Once I stood triumphant, unbowed. Before Robin of Locksley, _that accursed name which nags at my conscience and my seething thoughts_, returned to Nottinghamshire, bringing with him complications and a fight I no longer have the energy to continue. Or perhaps a renewed energy to end it all.

There can be no doubt that I have become hardened. I see through a haze of malcontent and hatred of any who dare to stand for what could be construed as not so morally bereft, as softer and more compassionate. I lost the part of my soul which was capable of such things in the heat of the desert, in a land more unutterably damned than holy.

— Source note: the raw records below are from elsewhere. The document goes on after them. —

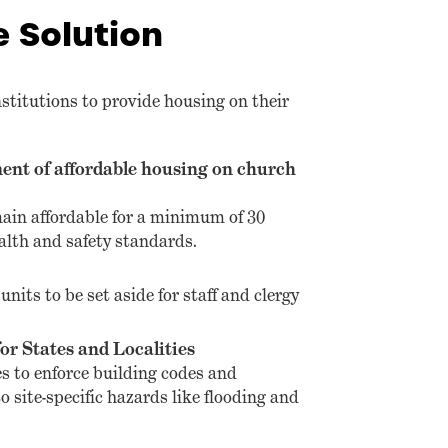
e Solution
nstitutions to provide housing on their
ent of affordable housing on church
ain affordable for a minimum of 30
alth and safety standards.
units to be set aside for staff and clergy
or States and Localities
s to enforce building codes and
o site-specific hazards like flooding and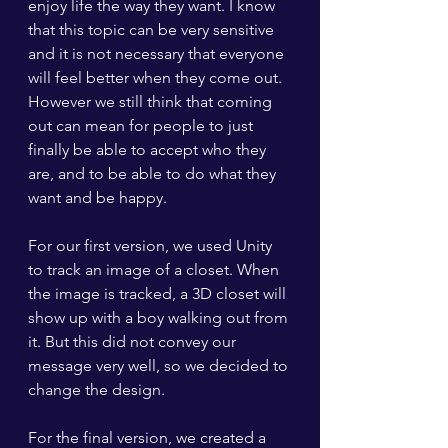
enjoy life the way they want. I know 
that this topic can be very sensitive 
and it is not necessary that everyone 
will feel better when they come out. 
However we still think that coming 
out can mean for people to just 
finally be able to accept who they 
are, and to be able to do what they 
want and be happy.
For our first version, we used Unity 
to track an image of a closet. When 
the image is tracked, a 3D closet will 
show up with a boy walking out from 
it. But this did not convey our 
message very well, so we decided to 
change the design.
For the final version, we created a 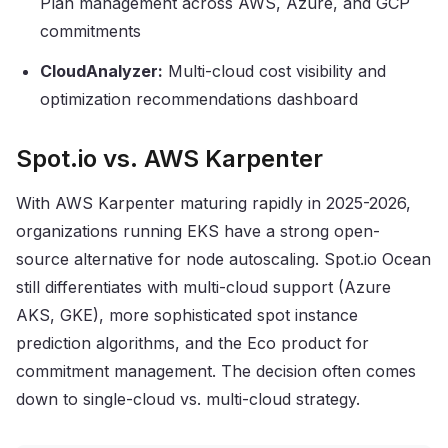
Plan management across AWS, Azure, and GCP
commitments
CloudAnalyzer:
Multi-cloud cost visibility and
optimization recommendations dashboard
Spot.io vs. AWS Karpenter
With AWS Karpenter maturing rapidly in 2025-2026,
organizations running EKS have a strong open-
source alternative for node autoscaling. Spot.io Ocean
still differentiates with multi-cloud support (Azure
AKS, GKE), more sophisticated spot instance
prediction algorithms, and the Eco product for
commitment management. The decision often comes
down to single-cloud vs. multi-cloud strategy.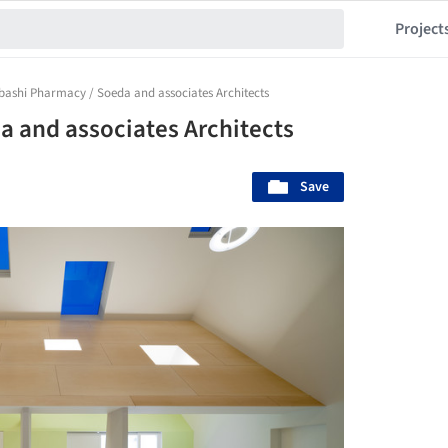
Project
bashi Pharmacy / Soeda and associates Architects
 and associates Architects
Save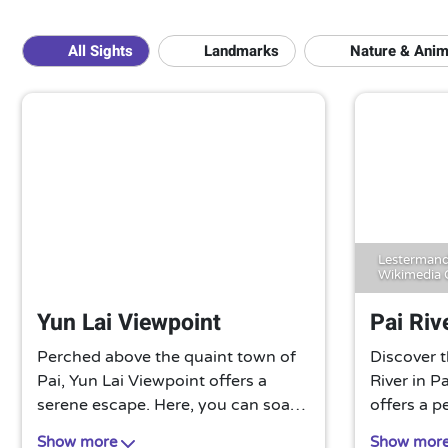
All Sights
Landmarks
Nature & Anim
Lestermand
Wikimedia
Yun Lai Viewpoint
Pai Riv
Perched above the quaint town of
Discover t
Pai, Yun Lai Viewpoint offers a
River in P
serene escape. Here, you can soak
offers a p
in panoramic views of misty
greenery,
Show more
Show mor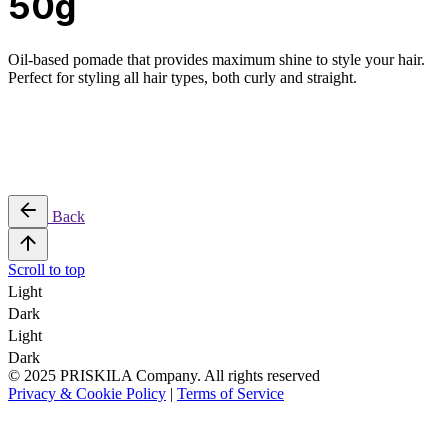
50g
Oil-based pomade that provides maximum shine to style your hair.
Perfect for styling all hair types, both curly and straight.
Back
Scroll to top
Light
Dark
Light
Dark
© 2025 PRISKILA Company. All rights reserved
Privacy & Cookie Policy
|
Terms of Service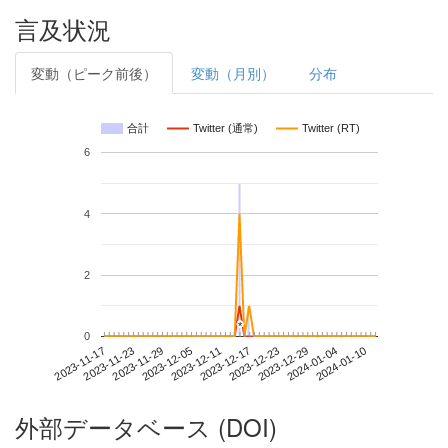
言及状況
変動（ピーク前後）
変動（月別）
分布
合計
Twitter (通常)
Twitter (RT)
6
4
2
*
*
0
2024-01-04
2023-11-17
2023-12-05
2023-12-23
2024-01-10
2023-11-23
2023-12-11
2023-12-29
2023-11-29
2023-12-17
外部データベース (DOI)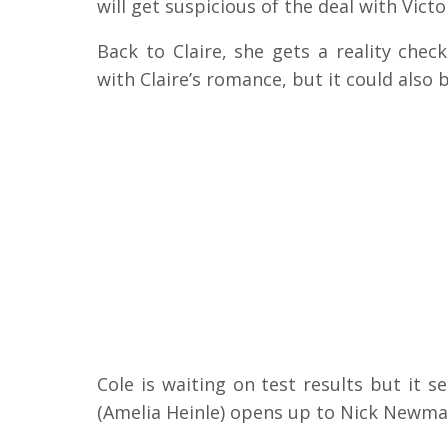
will get suspicious of the deal with Victo
Back to Claire, she gets a reality che
with Claire’s romance, but it could also 
Cole is waiting on test results but it
(Amelia Heinle) opens up to Nick Newman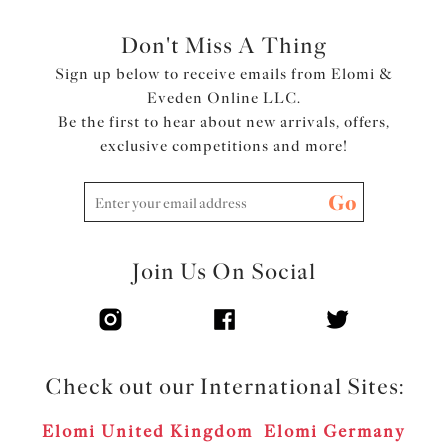
Don't Miss A Thing
Sign up below to receive emails from Elomi &
Eveden Online LLC.
Be the first to hear about new arrivals, offers,
exclusive competitions and more!
Go
Join Us On Social
Check out our International Sites:
Elomi United Kingdom
Elomi Germany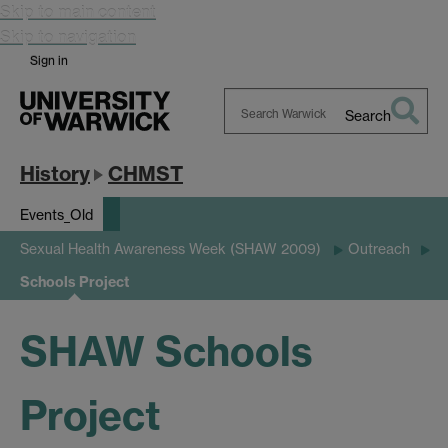
Skip to main content
Skip to navigation
Sign in
Search
Search
Warwick
History
CHMST
Events_Old
Sexual Health Awareness Week (SHAW 2009)
Outreach
Schools Project
SHAW Schools
Project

So here I stand, and I wince, hissing with pain as he cuts my face, deep enough that I feel the bite of steel but not deep enough that I would fall into the oblivion for which I pray each night.

Empathy and any glimpse of goodness were not the only sacrifice made by the careless thrust of metal, by the untimely severing of any future which I may have hoped for. Now what remains, other than a rough, serrated edge? The gleam of the sword reflects only pale blue eyes which both comfort and accuse with _every breath I dare to take in_, and so I dull the blade rather than face the prickle at my conscience, and thus I must be stone.

In wakefulness I can function, however haggard my appearance, however often Vaisey may mock me. I shall not rise to his taunts, I shall not falter, and only with total ruthlessness and with it an absence of any human lack of control can I reign in the tide of pain which I suppress with such difficulty. The screams of townsfolk mean _nothing_, less than nothing to me. Background noise which serves no further purpose than to occupy me as I idly oversee the destruction which I no longer feel even the slightest inkling of desire to curb. Why should I do so now, when there is nobody to judge, pardon or condemn me for whom I would wish to change?

But within the cloak of darkness, as the night falls in and slowly, gradually, the noise around, be it commands or the buzz of fearful murmurings fades to silence and I am alone. As alone as one such as I can be, and in truth that is not a particularly accurate thing for me to say for I am never alone. It is only once there is an absence of surroundings that I allow myself to fall prey to that which haunts me.

_She haunts me._

With none to blame but myself, I could not expect otherwise. The presence of Sir Jasper, the conniving fool with whose last appearance I stood to both gain and lose everything I could have hoped to have in my life, only drives the pointed spikes further into my soul.

The last time he was in Nottingham, I rejected a certain escape in favour of standing by her, of fighting for those she so wished to protect and I had cast aside for so long in favour of loyalty to Vaisey and my own perpetual cowardice. Perhaps I was a good man that day. I do not know.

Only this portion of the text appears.